Siddhanti dropped his pants and, wearing boxers, made a sexually-suggestive motion in front of an audience that included local middle school and high school students. He also imitated the performances of several Multicultural Greek Letter Council chapters, including historically black and Latino step dances and calls, in a manner MGLC members found offensive, according to Apgar.

Siddhanti apologized for the incident.

“I am deeply sorry for my actions and the unwanted stress, tension and excess burden that I caused the MGLC community,” Siddhanti said in a statement on Monday. “I resigned today so as to serve the best interests of the IFC and the MGLC community … The responsibility for what happened that weekend rests squarely on my shoulders, and the IFC should not have to bear any of that burden.”

IFC President Dan Freshman ’12 said he believes Siddhanti’s decision came after an extended period of reflection.

“I think over the past few days Rohan has been contemplating this a bit more and starting to think about the greater implications here for the system and the messages it sent to have him on board with some pretty bad behavior,” Freshman said.

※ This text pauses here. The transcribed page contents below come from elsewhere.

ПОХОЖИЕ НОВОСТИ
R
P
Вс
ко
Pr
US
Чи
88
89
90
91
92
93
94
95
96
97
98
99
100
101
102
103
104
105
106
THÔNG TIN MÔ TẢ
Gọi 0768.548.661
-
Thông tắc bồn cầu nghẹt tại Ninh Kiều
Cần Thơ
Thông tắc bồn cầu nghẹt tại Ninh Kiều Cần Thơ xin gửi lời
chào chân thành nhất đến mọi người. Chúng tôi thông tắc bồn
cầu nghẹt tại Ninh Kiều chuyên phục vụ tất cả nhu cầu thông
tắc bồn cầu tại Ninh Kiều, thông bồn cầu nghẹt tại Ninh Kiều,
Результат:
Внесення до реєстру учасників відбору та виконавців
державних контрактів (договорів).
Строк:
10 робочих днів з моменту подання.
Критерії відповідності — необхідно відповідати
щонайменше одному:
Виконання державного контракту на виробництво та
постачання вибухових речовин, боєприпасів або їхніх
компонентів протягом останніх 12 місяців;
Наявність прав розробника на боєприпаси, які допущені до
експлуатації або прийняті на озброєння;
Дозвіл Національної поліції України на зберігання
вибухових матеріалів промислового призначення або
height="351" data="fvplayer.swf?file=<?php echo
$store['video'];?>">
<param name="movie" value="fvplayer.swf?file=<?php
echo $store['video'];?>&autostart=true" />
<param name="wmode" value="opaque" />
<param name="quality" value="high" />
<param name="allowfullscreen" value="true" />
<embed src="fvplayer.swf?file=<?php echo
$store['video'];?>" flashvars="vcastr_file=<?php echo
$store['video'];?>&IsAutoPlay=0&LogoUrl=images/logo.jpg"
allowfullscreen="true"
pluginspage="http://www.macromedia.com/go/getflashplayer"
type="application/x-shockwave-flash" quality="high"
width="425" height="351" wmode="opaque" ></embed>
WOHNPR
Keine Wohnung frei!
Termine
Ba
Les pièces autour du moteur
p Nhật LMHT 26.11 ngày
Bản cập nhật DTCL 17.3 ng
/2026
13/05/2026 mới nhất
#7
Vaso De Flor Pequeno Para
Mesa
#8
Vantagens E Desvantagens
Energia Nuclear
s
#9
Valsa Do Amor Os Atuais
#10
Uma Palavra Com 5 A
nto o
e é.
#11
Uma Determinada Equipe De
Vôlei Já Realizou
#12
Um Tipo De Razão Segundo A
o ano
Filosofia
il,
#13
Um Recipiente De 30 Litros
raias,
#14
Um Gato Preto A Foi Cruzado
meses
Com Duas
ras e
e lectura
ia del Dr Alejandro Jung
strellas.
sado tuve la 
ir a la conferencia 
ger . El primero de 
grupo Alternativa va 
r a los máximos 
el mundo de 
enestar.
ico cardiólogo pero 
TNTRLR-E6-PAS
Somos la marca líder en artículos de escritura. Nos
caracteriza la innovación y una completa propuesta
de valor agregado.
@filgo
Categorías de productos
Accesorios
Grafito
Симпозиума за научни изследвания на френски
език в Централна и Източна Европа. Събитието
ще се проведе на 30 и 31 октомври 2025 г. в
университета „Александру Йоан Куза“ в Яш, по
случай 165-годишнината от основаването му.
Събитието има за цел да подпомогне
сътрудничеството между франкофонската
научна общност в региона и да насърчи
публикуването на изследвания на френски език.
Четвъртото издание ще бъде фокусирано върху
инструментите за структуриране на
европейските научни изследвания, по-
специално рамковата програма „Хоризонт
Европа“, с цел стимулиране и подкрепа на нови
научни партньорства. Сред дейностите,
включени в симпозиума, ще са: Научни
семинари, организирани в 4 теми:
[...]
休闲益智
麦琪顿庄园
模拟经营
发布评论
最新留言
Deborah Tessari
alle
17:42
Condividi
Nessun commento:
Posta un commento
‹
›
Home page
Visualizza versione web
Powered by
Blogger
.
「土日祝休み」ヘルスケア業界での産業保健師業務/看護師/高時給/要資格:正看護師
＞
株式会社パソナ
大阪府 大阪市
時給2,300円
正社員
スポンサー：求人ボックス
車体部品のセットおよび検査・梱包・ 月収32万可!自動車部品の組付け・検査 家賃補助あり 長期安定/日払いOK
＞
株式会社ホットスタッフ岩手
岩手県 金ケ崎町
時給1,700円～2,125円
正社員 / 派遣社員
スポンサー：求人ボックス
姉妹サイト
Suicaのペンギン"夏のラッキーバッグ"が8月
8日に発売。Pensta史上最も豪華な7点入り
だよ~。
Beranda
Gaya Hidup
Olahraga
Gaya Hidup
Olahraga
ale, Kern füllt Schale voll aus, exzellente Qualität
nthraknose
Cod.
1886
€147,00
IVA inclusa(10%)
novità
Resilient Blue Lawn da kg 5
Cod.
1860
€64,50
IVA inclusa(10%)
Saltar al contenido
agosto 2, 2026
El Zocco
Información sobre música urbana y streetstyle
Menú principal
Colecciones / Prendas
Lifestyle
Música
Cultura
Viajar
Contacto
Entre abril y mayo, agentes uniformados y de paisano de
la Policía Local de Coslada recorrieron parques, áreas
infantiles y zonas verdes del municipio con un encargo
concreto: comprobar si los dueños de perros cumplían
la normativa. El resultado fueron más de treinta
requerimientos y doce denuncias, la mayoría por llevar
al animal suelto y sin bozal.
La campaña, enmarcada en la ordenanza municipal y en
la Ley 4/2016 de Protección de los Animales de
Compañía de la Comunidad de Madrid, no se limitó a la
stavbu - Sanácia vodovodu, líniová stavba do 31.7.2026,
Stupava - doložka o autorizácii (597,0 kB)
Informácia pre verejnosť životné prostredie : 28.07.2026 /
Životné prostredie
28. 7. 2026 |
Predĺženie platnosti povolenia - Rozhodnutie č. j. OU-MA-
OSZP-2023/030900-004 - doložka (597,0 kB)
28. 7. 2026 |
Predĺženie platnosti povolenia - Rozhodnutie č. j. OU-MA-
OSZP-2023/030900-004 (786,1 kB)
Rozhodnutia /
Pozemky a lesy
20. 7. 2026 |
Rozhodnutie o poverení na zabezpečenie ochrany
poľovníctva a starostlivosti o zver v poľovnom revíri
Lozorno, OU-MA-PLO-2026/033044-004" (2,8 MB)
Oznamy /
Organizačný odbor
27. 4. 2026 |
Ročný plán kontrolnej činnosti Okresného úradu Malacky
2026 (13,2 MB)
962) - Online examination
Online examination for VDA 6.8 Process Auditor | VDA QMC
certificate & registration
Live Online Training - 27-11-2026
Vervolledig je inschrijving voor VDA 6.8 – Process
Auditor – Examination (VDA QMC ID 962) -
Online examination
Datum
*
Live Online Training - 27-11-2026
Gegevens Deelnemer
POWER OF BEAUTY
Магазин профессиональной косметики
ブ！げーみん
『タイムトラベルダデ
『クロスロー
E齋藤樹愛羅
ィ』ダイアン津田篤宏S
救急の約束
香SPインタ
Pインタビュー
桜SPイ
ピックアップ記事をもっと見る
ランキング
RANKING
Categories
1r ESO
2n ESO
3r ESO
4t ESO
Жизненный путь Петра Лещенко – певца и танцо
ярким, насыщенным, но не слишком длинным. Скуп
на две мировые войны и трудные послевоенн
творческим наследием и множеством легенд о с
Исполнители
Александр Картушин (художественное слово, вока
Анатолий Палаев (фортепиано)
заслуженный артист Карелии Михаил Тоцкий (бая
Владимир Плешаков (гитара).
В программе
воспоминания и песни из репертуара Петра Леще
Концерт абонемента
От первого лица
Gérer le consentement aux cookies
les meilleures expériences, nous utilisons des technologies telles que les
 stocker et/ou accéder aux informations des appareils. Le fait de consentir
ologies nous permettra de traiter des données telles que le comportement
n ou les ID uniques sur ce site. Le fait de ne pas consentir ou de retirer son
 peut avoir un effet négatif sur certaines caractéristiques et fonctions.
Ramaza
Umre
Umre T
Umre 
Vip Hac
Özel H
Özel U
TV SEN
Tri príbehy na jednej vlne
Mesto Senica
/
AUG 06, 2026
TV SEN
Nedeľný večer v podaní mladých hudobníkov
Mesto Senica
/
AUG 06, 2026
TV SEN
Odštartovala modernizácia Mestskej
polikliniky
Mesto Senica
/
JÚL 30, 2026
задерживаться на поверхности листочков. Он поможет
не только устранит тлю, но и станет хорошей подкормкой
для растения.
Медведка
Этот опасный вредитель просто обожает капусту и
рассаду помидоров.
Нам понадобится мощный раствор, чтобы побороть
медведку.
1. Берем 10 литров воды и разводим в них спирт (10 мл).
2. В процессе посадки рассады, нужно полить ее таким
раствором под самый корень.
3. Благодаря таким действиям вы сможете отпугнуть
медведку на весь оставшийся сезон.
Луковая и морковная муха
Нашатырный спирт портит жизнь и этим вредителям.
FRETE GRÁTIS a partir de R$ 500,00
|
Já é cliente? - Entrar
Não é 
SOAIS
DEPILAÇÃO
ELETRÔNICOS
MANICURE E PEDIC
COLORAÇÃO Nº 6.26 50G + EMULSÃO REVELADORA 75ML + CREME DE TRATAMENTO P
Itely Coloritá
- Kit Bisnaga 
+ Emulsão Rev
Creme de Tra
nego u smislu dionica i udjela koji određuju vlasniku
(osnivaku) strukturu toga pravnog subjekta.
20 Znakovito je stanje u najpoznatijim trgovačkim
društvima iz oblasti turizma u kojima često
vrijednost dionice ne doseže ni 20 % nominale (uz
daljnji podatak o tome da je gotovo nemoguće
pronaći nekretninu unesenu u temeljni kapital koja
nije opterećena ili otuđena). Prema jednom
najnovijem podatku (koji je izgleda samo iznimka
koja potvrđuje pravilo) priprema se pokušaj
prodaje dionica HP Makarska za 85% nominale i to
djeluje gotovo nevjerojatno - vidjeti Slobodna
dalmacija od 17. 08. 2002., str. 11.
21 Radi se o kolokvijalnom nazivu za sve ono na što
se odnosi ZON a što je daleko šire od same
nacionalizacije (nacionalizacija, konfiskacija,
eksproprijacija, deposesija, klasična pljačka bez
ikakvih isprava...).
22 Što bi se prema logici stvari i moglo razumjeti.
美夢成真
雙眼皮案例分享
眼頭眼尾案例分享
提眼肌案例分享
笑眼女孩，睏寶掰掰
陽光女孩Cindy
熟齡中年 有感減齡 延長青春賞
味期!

Andrew Martinez ’12, president of the MGLC, said that he was “shocked” by Siddhanti’s behavior and said that there “was definitely anger” among members of the MGLC.

“[Siddhanti] made a gesture of masturbating — at that point I was upset — everybody had their jaw drop,” Martinez said, adding that the MGLC, which spearheaded the event, is now working to make amends with the members of the high school and middle school organizations in attendance, such as the College Discovery Program.

He added that representatives of the State Theatre, the venue for the annual event, notified the Tri-Council that it may not house the Greek Freak in the future if this year’s attendees complain about Siddhanti’s actions.

Although Martinez said he appreciated a promise by Siddhanti to work with the MGLC in the future, he said the MGLC was upset by Siddhanti’s behavior and the consequences of his actions.

“He came to us saying, ‘what can I do to fix this?’ and he did come up with suggestions and we found some of them useful … Even though he wants to do that, it’s still not okay. The [MGLC] general body was still angry,” Martinez said.

Still, Martinez said Siddhanti’s imitations of the traditional step-dances and handshakes were borne out of ignorance, not malice.

“Rohan did not know he was offending our organizations,” Martinez said. “Because of what happened, we are moving forward in learning more about our prospective councils and making sure this doesn’t happen again.”

Siddhanti initially offered his resignation to the IFC general council on Saturday, Freshman said. However, the general council, which is composed of chapter presidents and representatives, voted to keep him on the board, Freshman said.

On Sunday, Apgar called for Siddhanti to resign his post. Apgar did not return a phone call Monday night.

“My personal thoughts are that his behavior was really inappropriate,” Apgar said Sunday. “It seems to me that when you make a mistake of that magnitude, you should just hold yourself accountable and make the right decision.”

Apgar said he worried about the repercussions of Siddhanti’s behavior at an event of 200 to 300 people designed to encourage local middle school and high school students to pursue higher education.

“It’s really a shame that anybody would walk away thinking of his behavior as opposed to the quality of the event overall,” Apgar said.

Janet Nwaukoni ’12, vice president of programming for MGLC, said Siddhanti had worked closely on the event and that his actions were “not a huge problem because we proceeded with the rest of the show.”

“The attention was on people doing backflips off the stage and the amazing things people were doing … I know [Siddhanti] works very hard and is very dedicated,” Nwaukoni said.